What happens when the financial ecosystem becomes too competitive? Siloed networks, overreliance on internal databases, and unscalable fintech innovations lead to poor decision-making and a wretched customer experience. Sadly, lack of interoperability still plagues many payments and broader financial systems across the globe.

Why Interoperability Matters in Financial Systems

A curious bank’s miscalculation I’ve recently witnessed made me think of the strategic importance of interoperability in the financial sphere. The situation is the following: a person changes jobs and switches banking providers for their salary debit accounts. With a new job comes a better income; however, one of the banks fails to leverage this opportunity. How come?

Banking Across Institutions Is Still Far From Seamless

Let’s say, the person has multiple accounts in bank A. Deposits, checking and savings, and, notably, a credit card with a separate limit for BNPL purchases. The account owner starts earning more. It seems a perfect opportunity to offer an extended credit line, doesn’t it? Nevertheless, bank A cuts the BNPL offering altogether. Wonder why? Because the customer switched their incoming salary account to bank B. 

To renew the limit, bank A offers the client to bring the funds inflow back to its own ecosystem, which is exactly what seems ridiculous to me. Wouldn’t it be much easier to just collect the customer’s financial data across multiple venues and use it for your credit decision-making process? The task doesn’t seem too hard in the age of ubiquitous AI systems able to process and analyse vast amounts of miscellaneous data in real time.
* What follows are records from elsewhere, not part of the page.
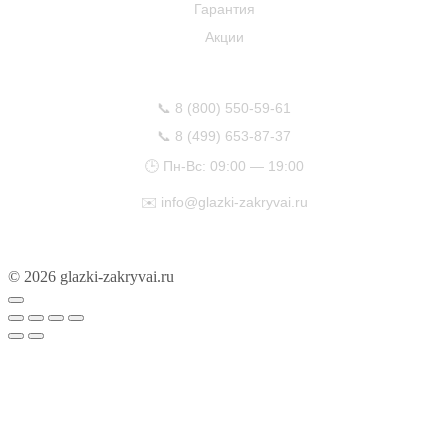
Гарантия
Акции
КОНТАКТЫ
📞
8 (800) 550-59-61
📞
8 (499) 653-87-37
🕒 Пн-Вс: 09:00 — 19:00
✉️
info@glazki-zakryvai.ru
© 2026 glazki-zakryvai.ru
And yet, here we are, bank A keeps pushing its still active client further from using its services, all due to a siloed data approach. 

Lack of Interoperability in Payments

The payment industry is also not remotely close to a unified ecosystem. While domestic nationwide payment systems may be far or less interoperable, once you go across the border, the perfect picture shatters. 

The cross-border payment landscape is still very fragmented, resulting in few days-long settlements, recurring friction at nearly every stage of a transaction lifecycle, limited scalability and transparency, and higher operational costs for payment providers and merchants. 

The lack of direct bilateral or multilateral cooperation agreements between paytech players causes the involvement of more and more intermediaries. In such a complex network, speed, affordability and ease often goes amiss. 

Fraud Prevention Also Suffers From Interoperability Hurdles

The transaction process itself is not the only part of payment processing that suffers from siloed payment architectures. An important aspect of secure money exchange – fraud prevention – also falls victim to poor interoperability.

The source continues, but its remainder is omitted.